Explanation of metric types:

Counter: Only increments. Example: total requests, total errors. Resets to 0 on restart.
Histogram: Measures value distribution. Example: response time. Prometheus automatically calculates percentiles (p50, p95, p99).
Gauge: Current value, can go up or down. Example: queue size, memory usage.

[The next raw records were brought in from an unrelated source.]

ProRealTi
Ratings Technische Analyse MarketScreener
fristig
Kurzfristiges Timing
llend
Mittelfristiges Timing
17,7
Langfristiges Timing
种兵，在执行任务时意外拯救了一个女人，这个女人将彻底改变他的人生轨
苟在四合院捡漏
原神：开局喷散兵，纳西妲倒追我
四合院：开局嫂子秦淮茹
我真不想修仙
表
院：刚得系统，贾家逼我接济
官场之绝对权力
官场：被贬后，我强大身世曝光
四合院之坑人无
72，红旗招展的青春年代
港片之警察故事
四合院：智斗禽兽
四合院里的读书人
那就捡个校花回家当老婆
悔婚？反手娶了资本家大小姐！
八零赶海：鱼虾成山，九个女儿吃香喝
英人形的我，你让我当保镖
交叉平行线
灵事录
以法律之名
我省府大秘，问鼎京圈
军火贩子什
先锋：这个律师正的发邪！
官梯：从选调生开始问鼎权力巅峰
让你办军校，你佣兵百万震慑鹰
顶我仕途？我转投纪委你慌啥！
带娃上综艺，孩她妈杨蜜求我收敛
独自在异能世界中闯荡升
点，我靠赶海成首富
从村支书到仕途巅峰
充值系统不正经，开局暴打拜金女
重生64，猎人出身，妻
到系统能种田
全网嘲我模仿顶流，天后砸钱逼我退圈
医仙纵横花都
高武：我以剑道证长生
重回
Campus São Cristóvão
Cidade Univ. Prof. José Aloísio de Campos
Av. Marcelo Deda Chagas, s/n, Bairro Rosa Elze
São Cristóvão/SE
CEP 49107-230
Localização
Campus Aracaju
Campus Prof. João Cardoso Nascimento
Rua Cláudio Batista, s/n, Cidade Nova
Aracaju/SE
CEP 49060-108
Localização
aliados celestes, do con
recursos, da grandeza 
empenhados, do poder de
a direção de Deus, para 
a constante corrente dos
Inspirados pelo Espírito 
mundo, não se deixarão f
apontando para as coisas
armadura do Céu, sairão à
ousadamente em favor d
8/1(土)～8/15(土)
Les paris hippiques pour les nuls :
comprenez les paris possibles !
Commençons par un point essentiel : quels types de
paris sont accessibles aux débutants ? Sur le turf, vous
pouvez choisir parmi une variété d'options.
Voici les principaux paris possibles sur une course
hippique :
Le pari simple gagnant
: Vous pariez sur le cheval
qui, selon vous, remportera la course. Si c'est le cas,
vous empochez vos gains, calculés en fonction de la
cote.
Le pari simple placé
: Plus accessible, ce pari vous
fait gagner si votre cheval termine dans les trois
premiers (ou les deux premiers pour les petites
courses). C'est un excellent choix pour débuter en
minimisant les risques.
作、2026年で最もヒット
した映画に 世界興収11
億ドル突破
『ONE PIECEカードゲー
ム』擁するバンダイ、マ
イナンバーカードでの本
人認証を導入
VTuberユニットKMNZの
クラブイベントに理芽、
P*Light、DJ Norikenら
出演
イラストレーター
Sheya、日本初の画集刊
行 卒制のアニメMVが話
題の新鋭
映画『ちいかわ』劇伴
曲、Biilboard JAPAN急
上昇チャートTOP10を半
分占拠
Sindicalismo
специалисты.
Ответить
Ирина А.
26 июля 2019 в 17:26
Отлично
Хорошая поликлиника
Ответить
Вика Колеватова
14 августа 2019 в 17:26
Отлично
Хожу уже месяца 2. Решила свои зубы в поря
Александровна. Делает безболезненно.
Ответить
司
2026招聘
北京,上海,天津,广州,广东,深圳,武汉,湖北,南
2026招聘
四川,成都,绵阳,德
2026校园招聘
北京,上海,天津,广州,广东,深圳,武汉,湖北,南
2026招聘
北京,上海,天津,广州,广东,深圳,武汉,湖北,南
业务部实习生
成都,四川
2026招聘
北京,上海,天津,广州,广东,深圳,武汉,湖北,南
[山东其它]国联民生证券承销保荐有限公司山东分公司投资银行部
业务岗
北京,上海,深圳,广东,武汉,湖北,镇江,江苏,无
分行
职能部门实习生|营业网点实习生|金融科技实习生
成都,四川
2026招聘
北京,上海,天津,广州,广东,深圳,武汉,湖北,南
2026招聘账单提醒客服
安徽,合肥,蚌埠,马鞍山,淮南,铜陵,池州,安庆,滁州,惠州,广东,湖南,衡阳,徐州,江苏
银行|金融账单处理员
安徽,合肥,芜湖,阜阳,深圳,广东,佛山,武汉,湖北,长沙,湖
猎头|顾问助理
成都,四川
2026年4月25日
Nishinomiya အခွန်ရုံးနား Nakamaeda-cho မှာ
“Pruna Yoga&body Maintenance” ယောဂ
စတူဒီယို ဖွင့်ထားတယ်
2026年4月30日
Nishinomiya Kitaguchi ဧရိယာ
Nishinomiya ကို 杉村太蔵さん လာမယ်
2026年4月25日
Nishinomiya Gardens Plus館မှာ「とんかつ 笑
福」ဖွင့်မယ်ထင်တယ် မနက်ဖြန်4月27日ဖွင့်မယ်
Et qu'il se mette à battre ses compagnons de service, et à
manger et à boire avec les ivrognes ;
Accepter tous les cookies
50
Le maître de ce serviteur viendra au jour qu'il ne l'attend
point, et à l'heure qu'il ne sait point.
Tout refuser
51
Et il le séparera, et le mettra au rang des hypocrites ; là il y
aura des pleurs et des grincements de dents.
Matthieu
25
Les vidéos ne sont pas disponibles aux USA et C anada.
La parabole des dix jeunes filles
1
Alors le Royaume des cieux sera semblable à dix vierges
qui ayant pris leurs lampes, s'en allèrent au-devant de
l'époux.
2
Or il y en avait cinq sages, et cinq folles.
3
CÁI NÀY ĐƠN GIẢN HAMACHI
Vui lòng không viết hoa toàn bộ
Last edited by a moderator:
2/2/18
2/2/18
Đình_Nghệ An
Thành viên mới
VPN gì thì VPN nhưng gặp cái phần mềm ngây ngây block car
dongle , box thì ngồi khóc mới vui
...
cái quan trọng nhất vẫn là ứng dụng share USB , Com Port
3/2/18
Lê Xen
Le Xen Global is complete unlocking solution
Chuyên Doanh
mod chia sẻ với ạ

Middleware to Collect Metrics

// app/Http/Middleware/CollectMetrics.php
namespace App\Http\Middleware;

use Closure;
use Illuminate\Http\Request;
use App\Services\MetricsService;

class CollectMetrics
{
    public function __construct(
        private MetricsService $metrics,
    ) {}

    public function handle(Request $request, Closure $next)
    {
        $start = microtime(true);

        $response = $next($request);

        $duration = microtime(true) - $start;

        // Normalize path to avoid cardinality explosion
        // /blog/my-post → /blog/{slug}
        $path = $this->normalizePath($request->route());

        $this->metrics->recordHttpRequest(
            method: $request->method(),
            path: $path,
            statusCode: $response->getStatusCode(),
            duration: $duration,
        );

        return $response;
    }

    private function normalizePath($route): string
    {
        if (!$route) {
            return 'unknown';
        }

        // Use route URI pattern instead of actual path
        // Example: /blog/{slug} instead of /blog/my-actual-post
        return '/' . ltrim($route->uri(), '/');
    }
}

Why normalizePath()? If you log actual paths (/blog/post-1, /blog/post-2, ...), Prometheus will create thousands of time series → high memory → slow queries. This is called cardinality explosion. Always group by pattern: /blog/{slug}.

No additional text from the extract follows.